── DATA EXCERPTS
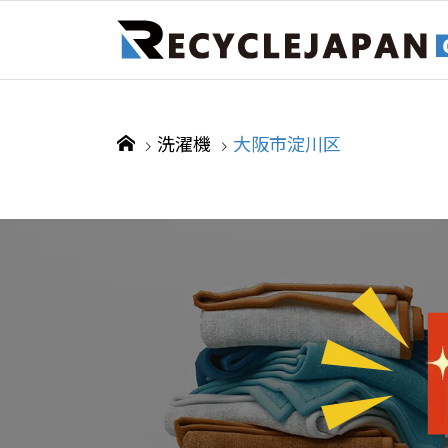
洗濯機
大阪市淀川区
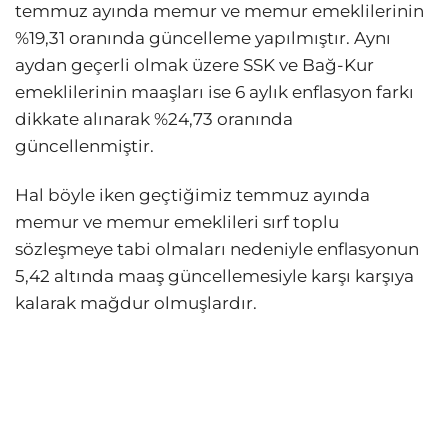
temmuz ayında memur ve memur emeklilerinin
%19,31 oranında güncelleme yapılmıştır. Aynı
aydan geçerli olmak üzere SSK ve Bağ-Kur
emeklilerinin maaşları ise 6 aylık enflasyon farkı
dikkate alınarak %24,73 oranında
güncellenmiştir.
Hal böyle iken geçtiğimiz temmuz ayında
memur ve memur emeklileri sırf toplu
sözleşmeye tabi olmaları nedeniyle enflasyonun
5,42 altında maaş güncellemesiyle karşı karşıya
kalarak mağdur olmuşlardır.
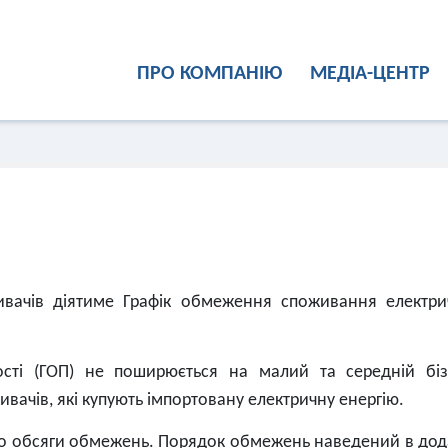
ПРО КОМПАНІЮ
МЕДІА-ЦЕНТР
ивачів діятиме Графік обмеження споживання електри
сті (ГОП) не поширюється на малий та середній біз
ивачів, які купують імпортовану електричну енергію.
 про обсяги обмежень. Порядок обмежень наведений в дод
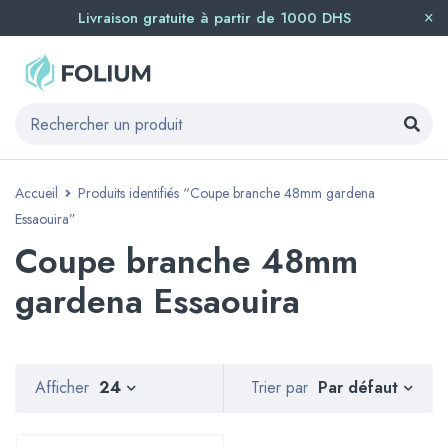
Livraison gratuite à partir de 1000 DHS
Accueil
Produits identifiés “Coupe branche 48mm gardena
Essaouira”
Coupe branche 48mm
gardena Essaouira
Par défaut
Afficher
24
Trier par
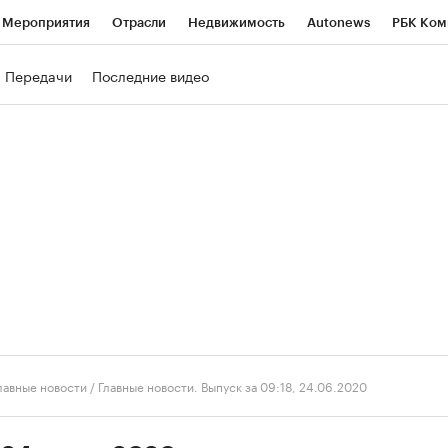
Мероприятия
Отрасли
Недвижимость
Autonews
РБК Ком
ние
РБК Курсы
РБК Life
Тренды
Визионеры
Национальн
Передачи
Последние видео
б
Исследования
Кредитные рейтинги
Франшизы
Газета
роверка контрагентов
Политика
Экономика
Бизнес
Техно
лавные новости
/
Главные новости. Выпуск за 09:18, 24.06.2020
────
*WHAT TO PRODUCE*.
Print every record above exactly as written, leaving out the pictures.

*RESPONSE TO THIS EXERCISE*.
洗濯機
大阪市淀川区
temmuz ayında memur ve memur emeklilerinin
%19,31 oranında güncelleme yapılmıştır. Aynı
aydan geçerli olmak üzere SSK ve Bağ-Kur
emeklilerinin maaşları ise 6 aylık enflasyon farkı
dikkate alınarak %24,73 oranında
güncellenmiştir.
Hal böyle iken geçtiğimiz temmuz ayında
memur ve memur emeklileri sırf toplu
sözleşmeye tabi olmaları nedeniyle enflasyonun
5,42 altında maaş güncellemesiyle karşı karşıya
kalarak mağdur olmuşlardır.
ПРО КОМПАНІЮ
МЕДІА-ЦЕНТР
ивачів діятиме Графік обмеження споживання електри
сті (ГОП) не поширюється на малий та середній біз
ивачів, які купують імпортовану електричну енергію.
 про обсяги обмежень. Порядок обмежень наведений в дод
Livraison gratuite à partir de 1000 DHS
Accueil
Produits identifiés “Coupe branche 48mm gardena
Essaouira”
Coupe branche 48mm
gardena Essaouira
Par défaut
Afficher
24
Trier par
Мероприятия
Отрасли
Недвижимость
Autonews
РБК Ком
ние
РБК Курсы
РБК Life
Тренды
Визионеры
Национальн
Передачи
Последние видео
б
Исследования
Кредитные рейтинги
Франшизы
Газета
роверка контрагентов
Политика
Экономика
Бизнес
Техно
лавные новости
/
Главные новости. Выпуск за 09:18, 24.06.2020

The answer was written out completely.